The upper left button (under on-off switch) is the delete button, and around the set button theres a 8 way controller. (on the first pic you can see the bumps)


----------



## ELK (Aug 11, 2010)

Aputure said:


> afrank99 said:
> 
> 
> > The only button that is missing is the (rather useless IMHO) picture style button as far as I can see.
> ...



Delete button is on the left above the screen, it's partially visible on first picture.


----------



## MadButcher (Aug 11, 2010)

pgabor said:


> and around the set button theres a 8 way controller. (on the first pic you can see the bumps)



I saw it allready, it's quit clear.


----------



## Mark D5 TEAM II (Aug 11, 2010)

Also, based on the airplane pic on the LCD monitor, it looks like it would have the same 3:2 720x480 1.04Mpixel resolution as that on the 550D, since the info overlay is directly on the image itself, not in a black bar above and below the image like in the usual 4:3 640x480 LCDs used for the rest of the lineup.

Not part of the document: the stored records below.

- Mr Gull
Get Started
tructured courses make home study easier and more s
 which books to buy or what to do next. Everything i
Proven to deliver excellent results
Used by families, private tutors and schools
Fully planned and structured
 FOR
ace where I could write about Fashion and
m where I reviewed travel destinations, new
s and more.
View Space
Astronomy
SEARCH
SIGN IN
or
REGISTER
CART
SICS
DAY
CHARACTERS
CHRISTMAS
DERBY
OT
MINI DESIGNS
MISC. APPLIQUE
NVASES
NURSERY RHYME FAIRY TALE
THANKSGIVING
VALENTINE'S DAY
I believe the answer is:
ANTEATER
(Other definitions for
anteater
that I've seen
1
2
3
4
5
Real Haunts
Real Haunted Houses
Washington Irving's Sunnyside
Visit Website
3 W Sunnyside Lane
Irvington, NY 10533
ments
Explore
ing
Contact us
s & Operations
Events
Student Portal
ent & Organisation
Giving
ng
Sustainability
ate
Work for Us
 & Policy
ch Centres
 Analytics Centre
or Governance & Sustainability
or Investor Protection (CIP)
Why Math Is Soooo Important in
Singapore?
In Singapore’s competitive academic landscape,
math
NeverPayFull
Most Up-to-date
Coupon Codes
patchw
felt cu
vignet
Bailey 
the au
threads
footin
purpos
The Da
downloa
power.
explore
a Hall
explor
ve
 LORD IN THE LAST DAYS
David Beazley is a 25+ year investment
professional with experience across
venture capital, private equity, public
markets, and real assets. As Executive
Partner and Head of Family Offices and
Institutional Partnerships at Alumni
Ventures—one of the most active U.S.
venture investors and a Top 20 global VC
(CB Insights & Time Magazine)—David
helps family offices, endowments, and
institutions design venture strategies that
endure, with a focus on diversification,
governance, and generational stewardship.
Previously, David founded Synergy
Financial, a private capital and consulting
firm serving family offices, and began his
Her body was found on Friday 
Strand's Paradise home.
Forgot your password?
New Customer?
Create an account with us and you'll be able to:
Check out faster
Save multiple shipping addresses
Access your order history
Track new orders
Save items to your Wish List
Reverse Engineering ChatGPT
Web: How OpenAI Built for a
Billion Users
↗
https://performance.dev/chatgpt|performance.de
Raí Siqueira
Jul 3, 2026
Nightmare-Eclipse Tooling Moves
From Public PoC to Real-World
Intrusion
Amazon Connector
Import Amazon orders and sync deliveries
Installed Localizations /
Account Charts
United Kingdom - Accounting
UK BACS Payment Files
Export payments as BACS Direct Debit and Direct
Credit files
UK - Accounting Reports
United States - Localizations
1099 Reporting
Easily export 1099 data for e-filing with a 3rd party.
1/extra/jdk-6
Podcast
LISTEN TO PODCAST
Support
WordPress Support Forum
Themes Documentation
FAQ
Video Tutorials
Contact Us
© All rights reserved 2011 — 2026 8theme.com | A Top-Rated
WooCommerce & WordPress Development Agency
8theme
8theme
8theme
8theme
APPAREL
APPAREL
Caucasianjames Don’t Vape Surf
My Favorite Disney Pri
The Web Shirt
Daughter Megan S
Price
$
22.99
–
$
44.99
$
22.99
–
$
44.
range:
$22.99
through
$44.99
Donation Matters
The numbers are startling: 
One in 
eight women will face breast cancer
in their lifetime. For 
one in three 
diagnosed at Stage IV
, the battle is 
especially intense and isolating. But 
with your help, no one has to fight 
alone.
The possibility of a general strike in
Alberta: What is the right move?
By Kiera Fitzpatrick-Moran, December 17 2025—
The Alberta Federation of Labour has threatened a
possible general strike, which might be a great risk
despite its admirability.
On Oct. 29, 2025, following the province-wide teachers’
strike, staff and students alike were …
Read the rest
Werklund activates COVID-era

Add'l info from the DPR forum:



> The lack of buttons maybe because it has a touch screen because Canon applied for a patent that covers a touch screen facility on DSLR cameras (reported in the January - March 2010 EOS Magazine). The touch screen apparently is not just for navigation, but will also allow the user to adjust settings - a vertical swipe to change the aperture values and horizontal swipe to adjust shutter speed. Other functions, including metering mode, drive, ISO value, autofocus, white balance and exposure compensation will also be adjustable via gesture controls.
> 
> Also reported in the April - June 2010 EOS Magazine Canon applied for a patent for a revolutionary viewfinder system which displays both an optical and an electronic viewfinder. It means that photographers can look through the optical viewfinder and see two screens; one which displays through the lens and another which is a small electronic viewfinder that is used for image review. It would mean that photographers would no longer have to take the camera away from their eye to view the image on the LCD monitor. This would be useful for sports and news photographers who need to stay ready for the next shot.


----------



## gkreis (Aug 11, 2010)

afrank99 said:


> chrome_dude said:
> 
> 
> > Wrong. This idea doesn't take into account the inherent noise in the technology.
> ...



Well you have me beat in credentials. But I can't understand how this can be true. Would a 40mp APS-C then not be any worse for noise and even better if down sampled? I think we would both agree not. So where is the sweet spot?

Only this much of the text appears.